**TRY IT**
While reading through the material below, copy each line that holds the word "every".

**SOURCE DATA**
*****

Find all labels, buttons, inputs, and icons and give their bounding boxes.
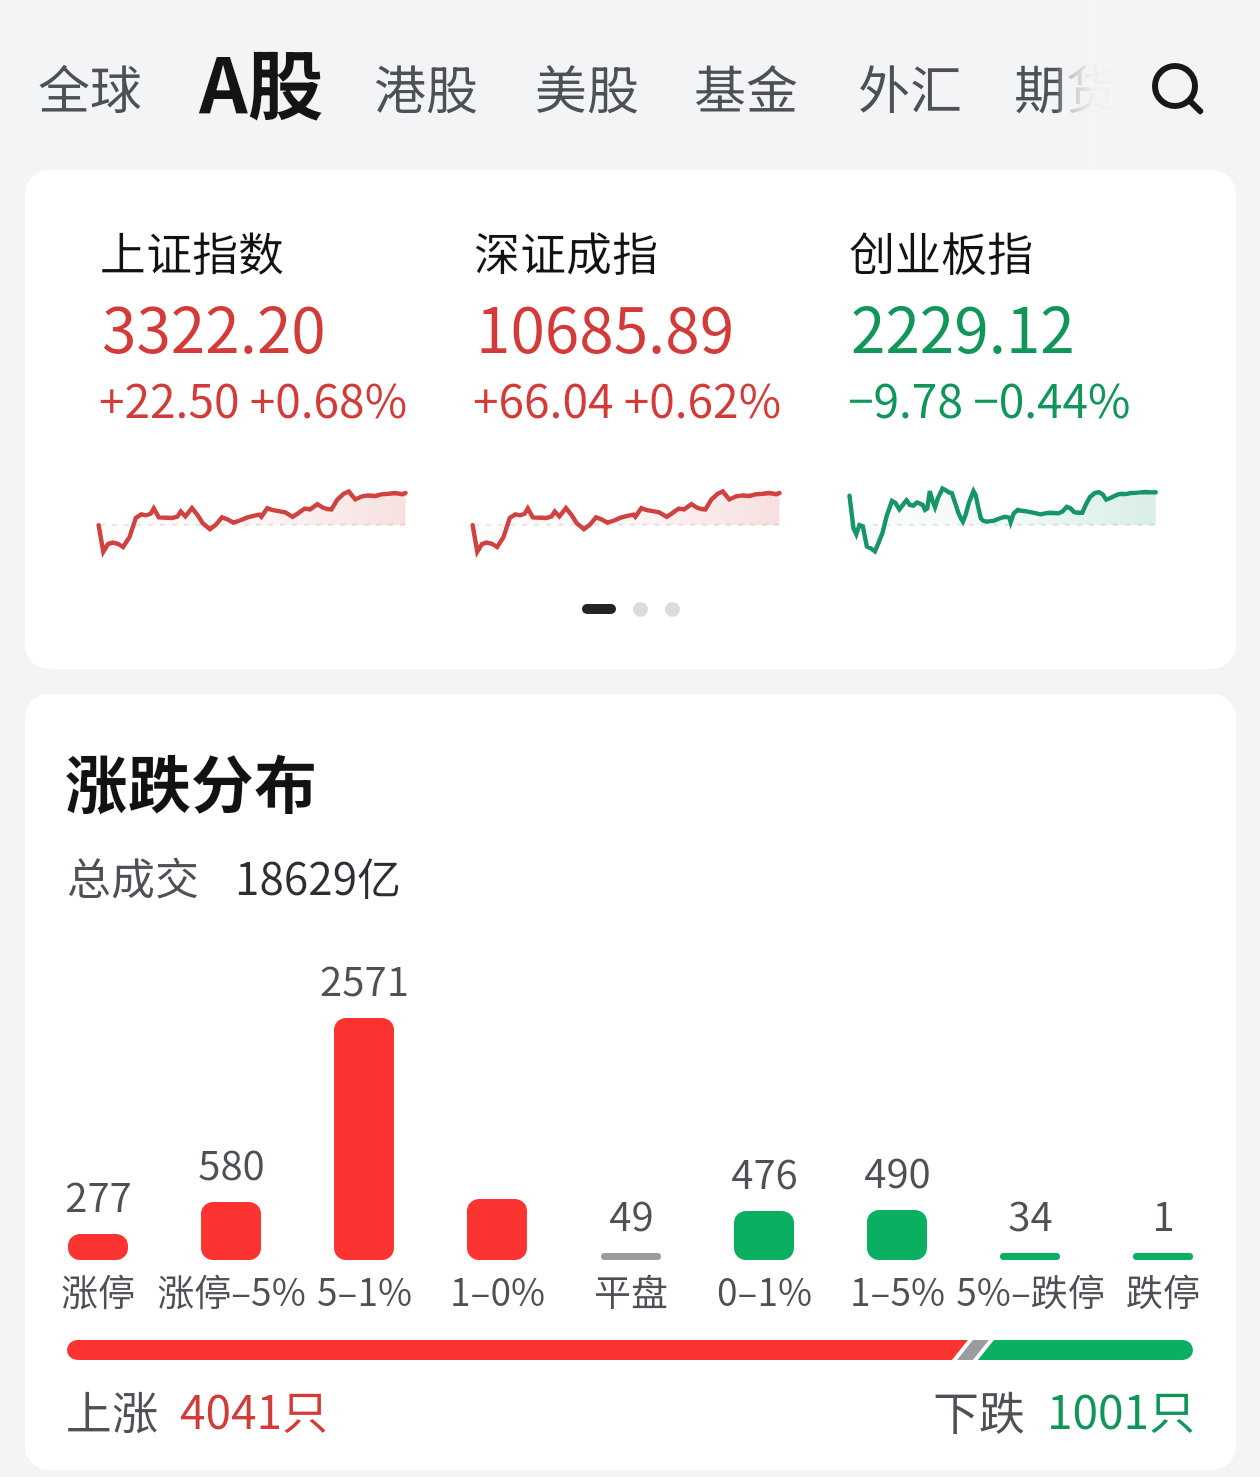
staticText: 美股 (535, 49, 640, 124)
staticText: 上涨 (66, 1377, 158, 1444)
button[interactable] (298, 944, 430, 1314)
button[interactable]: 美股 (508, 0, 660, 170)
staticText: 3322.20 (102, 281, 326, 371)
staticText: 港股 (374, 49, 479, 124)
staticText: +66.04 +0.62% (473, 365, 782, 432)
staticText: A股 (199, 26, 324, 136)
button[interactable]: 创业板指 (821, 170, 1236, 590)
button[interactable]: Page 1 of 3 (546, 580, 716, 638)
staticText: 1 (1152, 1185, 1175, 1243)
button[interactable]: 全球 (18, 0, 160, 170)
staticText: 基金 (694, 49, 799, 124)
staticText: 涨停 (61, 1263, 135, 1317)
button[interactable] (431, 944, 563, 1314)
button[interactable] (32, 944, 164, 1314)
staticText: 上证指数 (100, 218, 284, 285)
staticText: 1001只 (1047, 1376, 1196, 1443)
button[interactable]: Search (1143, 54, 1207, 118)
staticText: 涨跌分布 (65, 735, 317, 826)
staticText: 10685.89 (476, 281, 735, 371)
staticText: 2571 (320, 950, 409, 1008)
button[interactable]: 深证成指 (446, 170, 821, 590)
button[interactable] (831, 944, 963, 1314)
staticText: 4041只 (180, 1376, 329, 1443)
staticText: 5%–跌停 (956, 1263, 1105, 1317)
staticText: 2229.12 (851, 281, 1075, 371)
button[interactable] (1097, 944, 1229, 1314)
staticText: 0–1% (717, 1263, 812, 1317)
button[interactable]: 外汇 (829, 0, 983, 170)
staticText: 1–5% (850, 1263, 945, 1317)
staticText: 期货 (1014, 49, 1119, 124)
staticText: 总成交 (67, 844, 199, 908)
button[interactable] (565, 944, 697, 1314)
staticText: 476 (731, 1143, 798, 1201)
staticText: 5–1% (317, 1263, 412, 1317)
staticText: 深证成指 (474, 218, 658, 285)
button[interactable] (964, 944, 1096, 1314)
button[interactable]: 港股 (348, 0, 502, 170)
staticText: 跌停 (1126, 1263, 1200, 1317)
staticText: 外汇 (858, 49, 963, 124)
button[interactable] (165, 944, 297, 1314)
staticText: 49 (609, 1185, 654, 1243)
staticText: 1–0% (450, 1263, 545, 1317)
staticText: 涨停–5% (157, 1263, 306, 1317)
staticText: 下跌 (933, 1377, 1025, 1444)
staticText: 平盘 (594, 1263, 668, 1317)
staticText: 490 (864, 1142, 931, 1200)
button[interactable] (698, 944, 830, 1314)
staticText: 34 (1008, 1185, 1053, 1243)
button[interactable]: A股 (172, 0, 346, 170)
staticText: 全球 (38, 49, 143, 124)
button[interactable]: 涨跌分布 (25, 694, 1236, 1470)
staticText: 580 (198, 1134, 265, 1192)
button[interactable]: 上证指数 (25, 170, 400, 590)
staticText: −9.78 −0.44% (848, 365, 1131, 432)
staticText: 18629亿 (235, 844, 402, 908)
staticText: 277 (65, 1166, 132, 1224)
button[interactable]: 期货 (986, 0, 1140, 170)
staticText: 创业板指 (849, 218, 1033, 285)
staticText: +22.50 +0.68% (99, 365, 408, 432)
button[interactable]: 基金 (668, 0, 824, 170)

*****

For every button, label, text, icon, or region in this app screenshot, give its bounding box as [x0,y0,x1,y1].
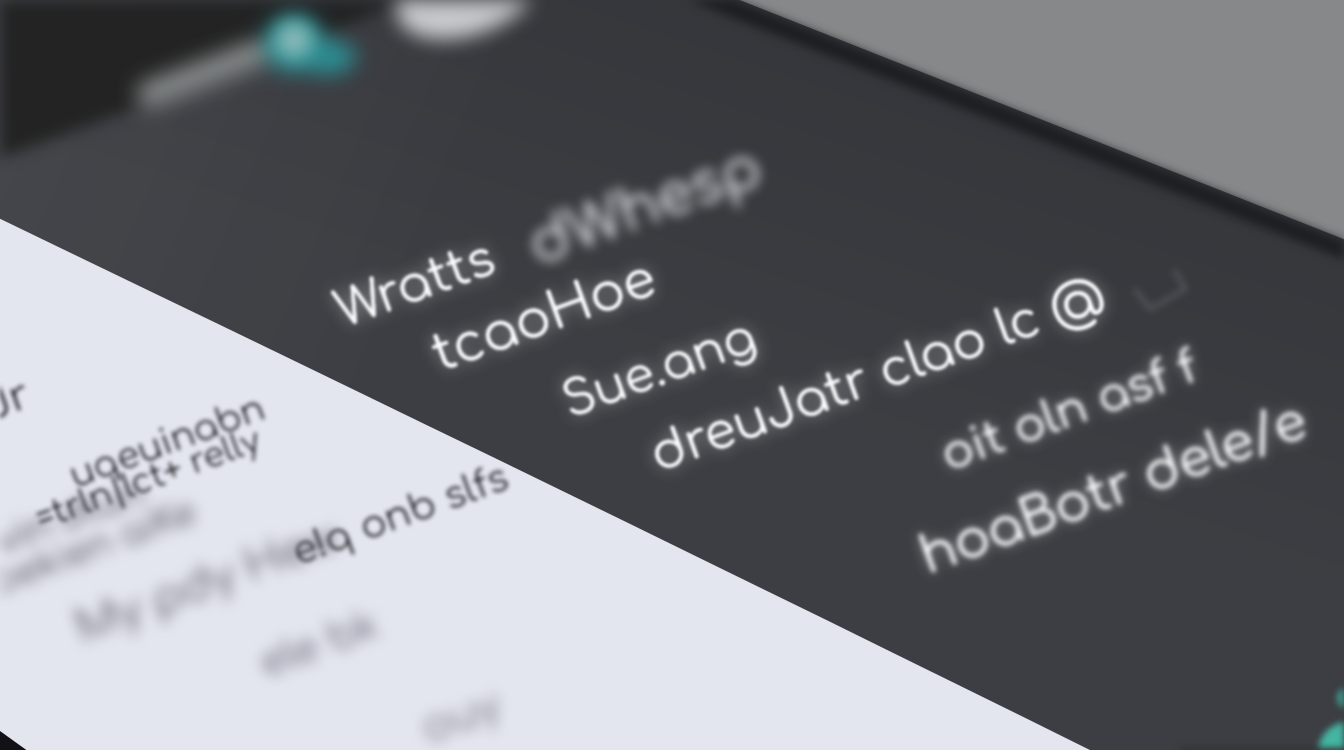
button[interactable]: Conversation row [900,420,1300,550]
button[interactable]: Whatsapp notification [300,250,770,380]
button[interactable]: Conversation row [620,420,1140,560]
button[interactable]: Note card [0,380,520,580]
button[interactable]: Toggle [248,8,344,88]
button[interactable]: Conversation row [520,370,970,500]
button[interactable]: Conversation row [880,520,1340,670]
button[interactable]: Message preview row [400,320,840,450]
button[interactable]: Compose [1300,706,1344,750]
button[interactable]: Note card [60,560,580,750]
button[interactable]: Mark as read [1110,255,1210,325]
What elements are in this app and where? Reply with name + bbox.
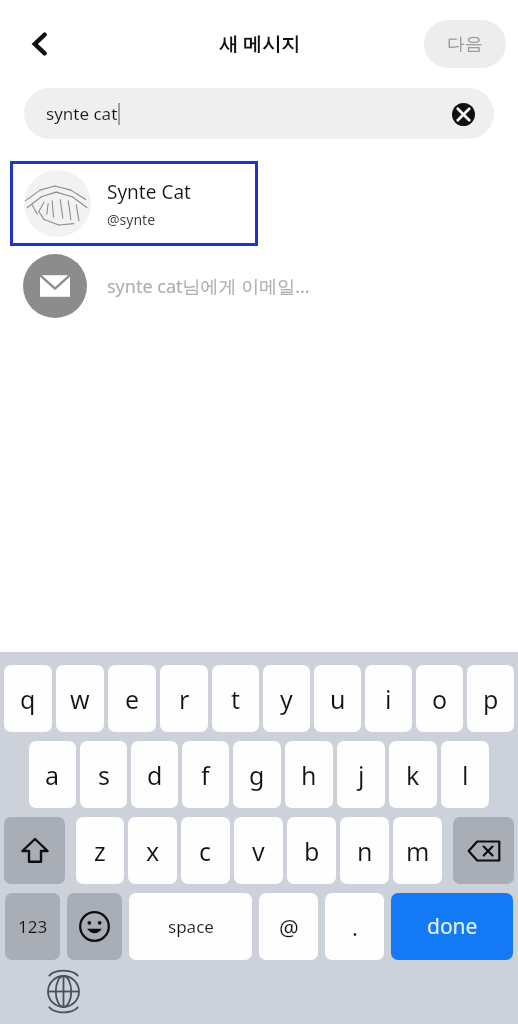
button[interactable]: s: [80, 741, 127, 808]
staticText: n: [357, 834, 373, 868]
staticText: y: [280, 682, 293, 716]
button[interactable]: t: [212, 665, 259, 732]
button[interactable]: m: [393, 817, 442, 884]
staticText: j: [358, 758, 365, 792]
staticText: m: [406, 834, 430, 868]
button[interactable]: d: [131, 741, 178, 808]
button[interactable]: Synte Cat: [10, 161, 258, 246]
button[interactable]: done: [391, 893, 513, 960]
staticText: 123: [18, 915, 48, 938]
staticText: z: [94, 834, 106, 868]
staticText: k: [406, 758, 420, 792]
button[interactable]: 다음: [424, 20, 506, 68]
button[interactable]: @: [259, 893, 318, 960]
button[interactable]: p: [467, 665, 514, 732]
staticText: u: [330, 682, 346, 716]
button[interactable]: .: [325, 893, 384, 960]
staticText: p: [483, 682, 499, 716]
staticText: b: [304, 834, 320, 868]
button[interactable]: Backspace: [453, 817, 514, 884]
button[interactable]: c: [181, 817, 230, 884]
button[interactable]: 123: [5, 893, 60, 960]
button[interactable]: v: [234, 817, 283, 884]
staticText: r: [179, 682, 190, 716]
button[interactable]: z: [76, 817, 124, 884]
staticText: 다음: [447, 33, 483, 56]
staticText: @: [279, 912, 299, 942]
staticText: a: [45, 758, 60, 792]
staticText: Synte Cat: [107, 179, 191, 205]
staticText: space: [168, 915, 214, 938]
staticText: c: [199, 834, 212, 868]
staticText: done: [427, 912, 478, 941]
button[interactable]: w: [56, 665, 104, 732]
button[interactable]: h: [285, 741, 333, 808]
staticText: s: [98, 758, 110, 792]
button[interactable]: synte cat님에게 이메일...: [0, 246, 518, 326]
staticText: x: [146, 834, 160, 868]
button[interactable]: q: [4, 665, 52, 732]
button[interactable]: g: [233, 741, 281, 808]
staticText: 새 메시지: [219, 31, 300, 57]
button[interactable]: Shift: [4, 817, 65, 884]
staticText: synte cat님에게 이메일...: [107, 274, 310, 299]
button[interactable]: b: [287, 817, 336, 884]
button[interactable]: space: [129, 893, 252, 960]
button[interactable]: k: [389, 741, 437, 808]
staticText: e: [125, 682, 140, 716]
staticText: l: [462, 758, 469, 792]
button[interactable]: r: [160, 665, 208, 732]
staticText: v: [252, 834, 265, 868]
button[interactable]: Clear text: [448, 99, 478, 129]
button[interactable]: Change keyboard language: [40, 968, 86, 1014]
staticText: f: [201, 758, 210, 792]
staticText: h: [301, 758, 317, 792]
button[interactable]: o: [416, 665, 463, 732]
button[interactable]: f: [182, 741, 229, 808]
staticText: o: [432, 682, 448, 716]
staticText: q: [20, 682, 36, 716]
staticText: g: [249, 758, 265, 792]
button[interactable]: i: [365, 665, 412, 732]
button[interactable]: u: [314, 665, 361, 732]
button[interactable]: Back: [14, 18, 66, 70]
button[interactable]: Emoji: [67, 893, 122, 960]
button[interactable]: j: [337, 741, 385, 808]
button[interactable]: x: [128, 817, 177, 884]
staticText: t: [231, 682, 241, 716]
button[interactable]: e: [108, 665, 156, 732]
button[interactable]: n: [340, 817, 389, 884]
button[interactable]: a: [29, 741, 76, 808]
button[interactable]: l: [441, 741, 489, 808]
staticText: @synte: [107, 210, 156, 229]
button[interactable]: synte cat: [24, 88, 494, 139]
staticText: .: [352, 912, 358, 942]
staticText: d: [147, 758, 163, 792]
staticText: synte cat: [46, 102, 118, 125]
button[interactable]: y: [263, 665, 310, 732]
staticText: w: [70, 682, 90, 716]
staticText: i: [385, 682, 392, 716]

*****

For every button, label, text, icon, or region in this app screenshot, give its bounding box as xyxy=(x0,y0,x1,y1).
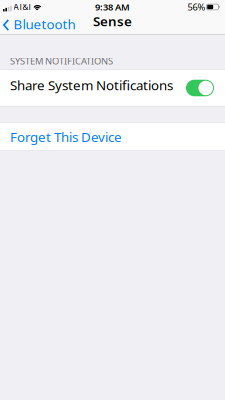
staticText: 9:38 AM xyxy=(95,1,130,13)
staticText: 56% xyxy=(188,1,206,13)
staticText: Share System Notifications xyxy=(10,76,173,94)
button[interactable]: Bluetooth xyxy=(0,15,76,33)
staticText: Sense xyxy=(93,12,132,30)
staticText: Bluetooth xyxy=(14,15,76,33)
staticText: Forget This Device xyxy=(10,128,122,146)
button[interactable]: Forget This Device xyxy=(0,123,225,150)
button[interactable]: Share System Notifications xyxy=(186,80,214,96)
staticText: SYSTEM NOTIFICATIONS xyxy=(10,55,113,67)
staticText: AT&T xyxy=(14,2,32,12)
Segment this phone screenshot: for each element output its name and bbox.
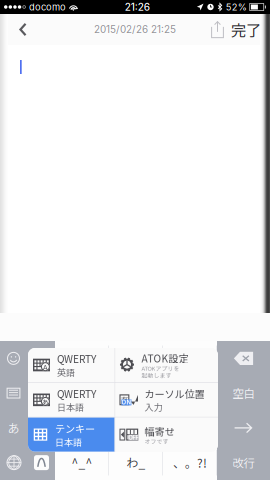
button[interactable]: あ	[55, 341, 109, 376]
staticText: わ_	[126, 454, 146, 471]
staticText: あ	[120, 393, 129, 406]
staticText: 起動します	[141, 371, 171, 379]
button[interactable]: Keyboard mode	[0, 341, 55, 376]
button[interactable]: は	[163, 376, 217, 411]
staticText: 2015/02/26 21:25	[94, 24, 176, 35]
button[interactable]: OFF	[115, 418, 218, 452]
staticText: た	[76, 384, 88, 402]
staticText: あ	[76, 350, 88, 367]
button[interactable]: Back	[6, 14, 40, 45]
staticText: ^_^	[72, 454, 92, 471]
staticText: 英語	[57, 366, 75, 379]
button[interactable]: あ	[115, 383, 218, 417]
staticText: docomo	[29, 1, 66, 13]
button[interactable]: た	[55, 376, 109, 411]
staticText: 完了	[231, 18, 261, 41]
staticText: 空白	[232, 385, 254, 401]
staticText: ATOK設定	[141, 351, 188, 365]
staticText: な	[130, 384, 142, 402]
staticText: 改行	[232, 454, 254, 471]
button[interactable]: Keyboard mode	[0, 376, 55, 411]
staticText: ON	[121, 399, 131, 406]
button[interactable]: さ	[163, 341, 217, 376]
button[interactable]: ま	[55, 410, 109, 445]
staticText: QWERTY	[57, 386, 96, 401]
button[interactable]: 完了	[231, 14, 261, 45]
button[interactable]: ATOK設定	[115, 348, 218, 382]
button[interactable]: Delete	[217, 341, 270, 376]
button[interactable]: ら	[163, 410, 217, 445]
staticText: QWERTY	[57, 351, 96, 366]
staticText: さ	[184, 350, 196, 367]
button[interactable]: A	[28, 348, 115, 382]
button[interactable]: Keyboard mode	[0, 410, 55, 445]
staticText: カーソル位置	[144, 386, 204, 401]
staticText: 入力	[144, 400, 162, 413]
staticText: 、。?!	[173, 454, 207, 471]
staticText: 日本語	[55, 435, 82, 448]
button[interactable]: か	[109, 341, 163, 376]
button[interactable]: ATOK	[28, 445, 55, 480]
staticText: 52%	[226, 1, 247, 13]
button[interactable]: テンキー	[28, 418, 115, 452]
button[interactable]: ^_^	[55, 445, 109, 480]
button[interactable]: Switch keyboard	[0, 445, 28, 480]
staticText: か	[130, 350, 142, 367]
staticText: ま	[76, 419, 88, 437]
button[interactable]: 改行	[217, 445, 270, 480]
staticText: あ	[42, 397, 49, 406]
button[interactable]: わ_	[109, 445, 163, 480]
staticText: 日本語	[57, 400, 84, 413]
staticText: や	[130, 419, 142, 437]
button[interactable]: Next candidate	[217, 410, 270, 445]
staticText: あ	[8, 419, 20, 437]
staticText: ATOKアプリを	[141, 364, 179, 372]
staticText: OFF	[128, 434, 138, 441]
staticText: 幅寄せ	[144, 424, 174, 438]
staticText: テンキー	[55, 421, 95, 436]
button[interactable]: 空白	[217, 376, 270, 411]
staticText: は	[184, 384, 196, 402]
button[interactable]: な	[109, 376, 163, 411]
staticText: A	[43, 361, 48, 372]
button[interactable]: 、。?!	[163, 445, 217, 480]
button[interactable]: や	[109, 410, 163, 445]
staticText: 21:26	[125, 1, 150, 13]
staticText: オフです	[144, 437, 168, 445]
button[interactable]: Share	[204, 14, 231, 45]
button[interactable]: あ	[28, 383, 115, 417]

*****

**TASK ANSWER**
For every button, label, text, icon, or region in this app screenshot, give its bounding box as [x0,y0,x1,y1].
For every button, label, text, icon, or region in this app screenshot, give its bounding box as xyxy=(x0,y0,x1,y1).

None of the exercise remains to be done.